Prompt: Give the number of lines in the data that contain "Ayakkabı", and nothing more.

Data section:
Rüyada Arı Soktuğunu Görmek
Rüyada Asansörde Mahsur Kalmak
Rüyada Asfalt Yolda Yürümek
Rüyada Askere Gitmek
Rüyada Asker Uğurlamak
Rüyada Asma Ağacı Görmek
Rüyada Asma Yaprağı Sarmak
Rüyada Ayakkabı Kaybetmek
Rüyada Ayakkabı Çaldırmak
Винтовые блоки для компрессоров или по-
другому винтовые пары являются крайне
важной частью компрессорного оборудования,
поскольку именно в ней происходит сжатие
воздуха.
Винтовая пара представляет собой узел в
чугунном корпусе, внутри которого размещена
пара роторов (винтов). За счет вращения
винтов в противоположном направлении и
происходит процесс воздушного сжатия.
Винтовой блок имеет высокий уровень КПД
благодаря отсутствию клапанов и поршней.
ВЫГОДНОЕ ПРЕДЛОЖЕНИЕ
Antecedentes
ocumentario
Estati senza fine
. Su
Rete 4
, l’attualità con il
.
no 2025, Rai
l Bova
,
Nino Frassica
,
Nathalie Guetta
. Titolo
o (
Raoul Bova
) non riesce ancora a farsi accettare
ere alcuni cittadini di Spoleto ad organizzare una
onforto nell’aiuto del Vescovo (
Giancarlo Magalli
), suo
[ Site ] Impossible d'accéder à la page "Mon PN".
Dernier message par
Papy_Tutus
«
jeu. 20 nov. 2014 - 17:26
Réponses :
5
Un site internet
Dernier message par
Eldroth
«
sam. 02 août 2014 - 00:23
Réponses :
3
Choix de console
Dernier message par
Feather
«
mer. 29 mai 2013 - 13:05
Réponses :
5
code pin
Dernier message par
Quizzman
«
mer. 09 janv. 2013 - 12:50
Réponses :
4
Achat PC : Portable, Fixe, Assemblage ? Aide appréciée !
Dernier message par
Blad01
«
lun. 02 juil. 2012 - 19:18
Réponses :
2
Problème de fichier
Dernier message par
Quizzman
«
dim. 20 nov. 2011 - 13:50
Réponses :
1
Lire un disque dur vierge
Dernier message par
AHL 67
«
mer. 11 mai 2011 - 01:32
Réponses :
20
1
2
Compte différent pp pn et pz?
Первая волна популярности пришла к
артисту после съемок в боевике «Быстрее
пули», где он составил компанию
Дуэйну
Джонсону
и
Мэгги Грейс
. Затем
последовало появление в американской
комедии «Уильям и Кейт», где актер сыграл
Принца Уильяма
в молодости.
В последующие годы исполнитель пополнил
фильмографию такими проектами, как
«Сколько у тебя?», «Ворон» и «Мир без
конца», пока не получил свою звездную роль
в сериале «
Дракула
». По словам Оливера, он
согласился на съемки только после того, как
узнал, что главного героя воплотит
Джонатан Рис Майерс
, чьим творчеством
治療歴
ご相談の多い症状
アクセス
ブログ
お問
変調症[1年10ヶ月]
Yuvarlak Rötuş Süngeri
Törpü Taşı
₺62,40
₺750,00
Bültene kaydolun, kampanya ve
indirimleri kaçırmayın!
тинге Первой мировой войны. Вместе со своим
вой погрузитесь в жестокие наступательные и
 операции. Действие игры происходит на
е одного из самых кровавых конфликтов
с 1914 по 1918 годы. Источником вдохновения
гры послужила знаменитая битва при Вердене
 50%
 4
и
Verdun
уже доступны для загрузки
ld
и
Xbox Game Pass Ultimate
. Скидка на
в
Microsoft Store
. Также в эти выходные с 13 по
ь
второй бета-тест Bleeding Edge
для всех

==

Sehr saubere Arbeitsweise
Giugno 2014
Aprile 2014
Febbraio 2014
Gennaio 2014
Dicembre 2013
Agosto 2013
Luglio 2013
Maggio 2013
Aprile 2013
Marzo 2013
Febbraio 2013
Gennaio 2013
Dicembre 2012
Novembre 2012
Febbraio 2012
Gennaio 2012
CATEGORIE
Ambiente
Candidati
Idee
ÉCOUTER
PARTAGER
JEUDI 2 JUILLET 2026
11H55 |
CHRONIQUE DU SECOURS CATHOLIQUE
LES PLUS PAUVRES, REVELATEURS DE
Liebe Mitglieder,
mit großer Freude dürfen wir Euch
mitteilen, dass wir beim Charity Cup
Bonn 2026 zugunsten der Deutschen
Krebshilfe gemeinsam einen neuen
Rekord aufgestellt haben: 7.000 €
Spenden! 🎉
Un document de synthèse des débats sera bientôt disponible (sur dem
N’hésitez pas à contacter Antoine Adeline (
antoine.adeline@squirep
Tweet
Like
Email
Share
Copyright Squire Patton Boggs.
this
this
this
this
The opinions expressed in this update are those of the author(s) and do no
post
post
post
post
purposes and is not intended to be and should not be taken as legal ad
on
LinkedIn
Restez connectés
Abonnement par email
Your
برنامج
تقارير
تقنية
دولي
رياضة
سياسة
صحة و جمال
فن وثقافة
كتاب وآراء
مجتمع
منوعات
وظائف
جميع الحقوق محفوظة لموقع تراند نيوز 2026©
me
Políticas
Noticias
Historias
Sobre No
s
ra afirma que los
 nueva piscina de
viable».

==

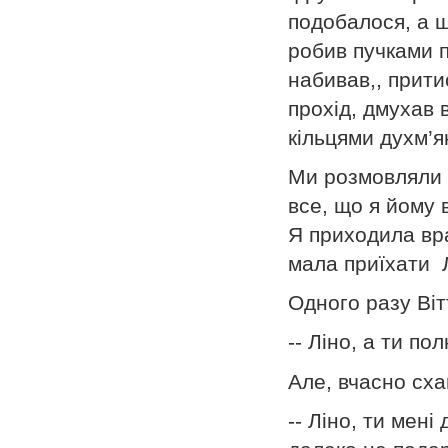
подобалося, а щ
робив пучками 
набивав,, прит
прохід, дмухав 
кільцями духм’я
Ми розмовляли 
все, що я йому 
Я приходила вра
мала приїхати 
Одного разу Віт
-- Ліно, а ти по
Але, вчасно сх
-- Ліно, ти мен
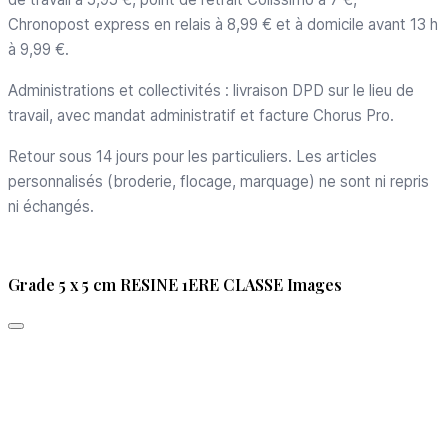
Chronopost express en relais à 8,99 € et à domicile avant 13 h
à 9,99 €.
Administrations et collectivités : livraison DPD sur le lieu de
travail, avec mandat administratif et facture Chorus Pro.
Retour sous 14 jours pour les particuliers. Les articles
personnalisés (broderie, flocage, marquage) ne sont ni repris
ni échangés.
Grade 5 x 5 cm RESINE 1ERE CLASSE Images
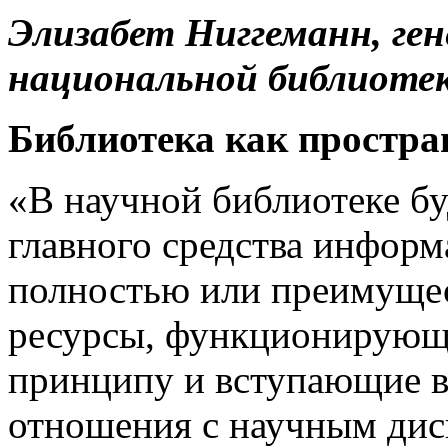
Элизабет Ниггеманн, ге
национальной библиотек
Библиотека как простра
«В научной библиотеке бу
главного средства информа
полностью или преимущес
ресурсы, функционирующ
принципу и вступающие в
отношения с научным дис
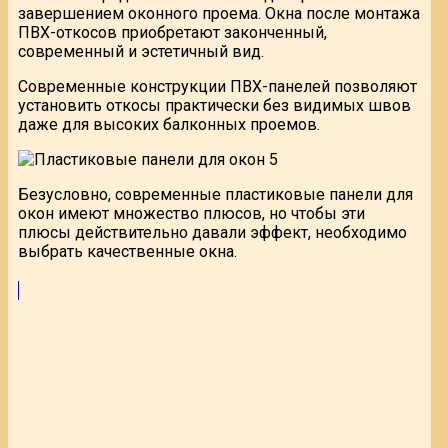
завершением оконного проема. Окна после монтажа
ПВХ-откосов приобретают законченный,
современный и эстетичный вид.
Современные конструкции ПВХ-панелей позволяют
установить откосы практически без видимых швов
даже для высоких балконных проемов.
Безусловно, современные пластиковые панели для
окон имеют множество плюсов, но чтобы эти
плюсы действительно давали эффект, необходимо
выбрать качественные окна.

Solved exercise: 2